#### MATERIAL FOR THIS EXERCISE:
########################################

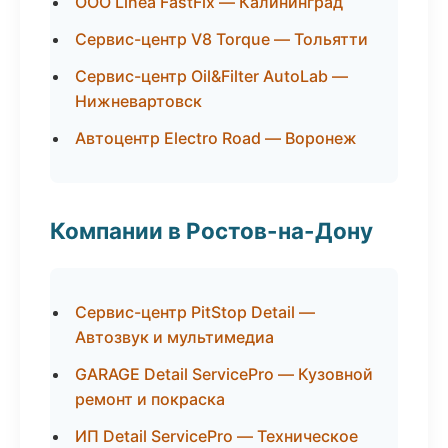
ООО Linea FastFix — Калининград
Сервис-центр V8 Torque — Тольятти
Сервис-центр Oil&Filter AutoLab —
Нижневартовск
Автоцентр Electro Road — Воронеж
Компании в Ростов-на-Дону
Сервис-центр PitStop Detail —
Автозвук и мультимедиа
GARAGE Detail ServicePro — Кузовной
ремонт и покраска
ИП Detail ServicePro — Техническое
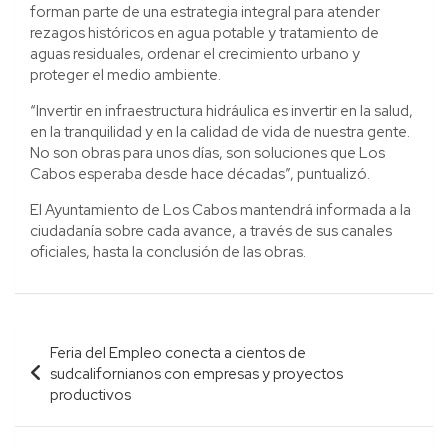
forman parte de una estrategia integral para atender
rezagos históricos en agua potable y tratamiento de
aguas residuales, ordenar el crecimiento urbano y
proteger el medio ambiente.
“Invertir en infraestructura hidráulica es invertir en la salud,
en la tranquilidad y en la calidad de vida de nuestra gente.
No son obras para unos días, son soluciones que Los
Cabos esperaba desde hace décadas”, puntualizó.
El Ayuntamiento de Los Cabos mantendrá informada a la
ciudadanía sobre cada avance, a través de sus canales
oficiales, hasta la conclusión de las obras.
Navegación
Feria del Empleo conecta a cientos de
de
sudcalifornianos con empresas y proyectos
entradas
productivos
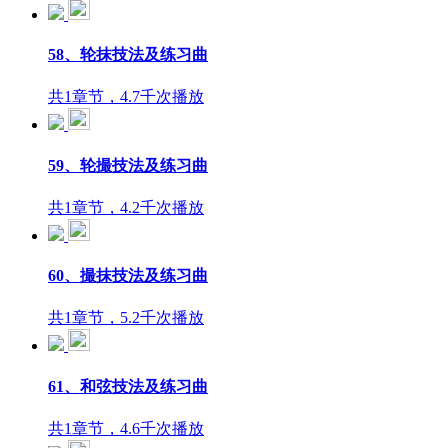
58、轮抹技法及练习曲
共1章节，4.7千次播放
59、轮撮技法及练习曲
共1章节，4.2千次播放
60、撮抹技法及练习曲
共1章节，5.2千次播放
61、和弦技法及练习曲
共1章节，4.6千次播放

########################################

#### YOUR INSTRUCTIONS:
Everything in the material above should be reproduced exactly, except the pictures.

#### EXERCISE RESULT:
ООО Linea FastFix — Калининград
Сервис-центр V8 Torque — Тольятти
Сервис-центр Oil&Filter AutoLab —
Нижневартовск
Автоцентр Electro Road — Воронеж
Компании в Ростов-на-Дону
Сервис-центр PitStop Detail —
Автозвук и мультимедиа
GARAGE Detail ServicePro — Кузовной
ремонт и покраска
ИП Detail ServicePro — Техническое
forman parte de una estrategia integral para atender
rezagos históricos en agua potable y tratamiento de
aguas residuales, ordenar el crecimiento urbano y
proteger el medio ambiente.
“Invertir en infraestructura hidráulica es invertir en la salud,
en la tranquilidad y en la calidad de vida de nuestra gente.
No son obras para unos días, son soluciones que Los
Cabos esperaba desde hace décadas”, puntualizó.
El Ayuntamiento de Los Cabos mantendrá informada a la
ciudadanía sobre cada avance, a través de sus canales
oficiales, hasta la conclusión de las obras.
Navegación
Feria del Empleo conecta a cientos de
de
sudcalifornianos con empresas y proyectos
entradas
productivos
58、轮抹技法及练习曲
共1章节，4.7千次播放
59、轮撮技法及练习曲
共1章节，4.2千次播放
60、撮抹技法及练习曲
共1章节，5.2千次播放
61、和弦技法及练习曲
共1章节，4.6千次播放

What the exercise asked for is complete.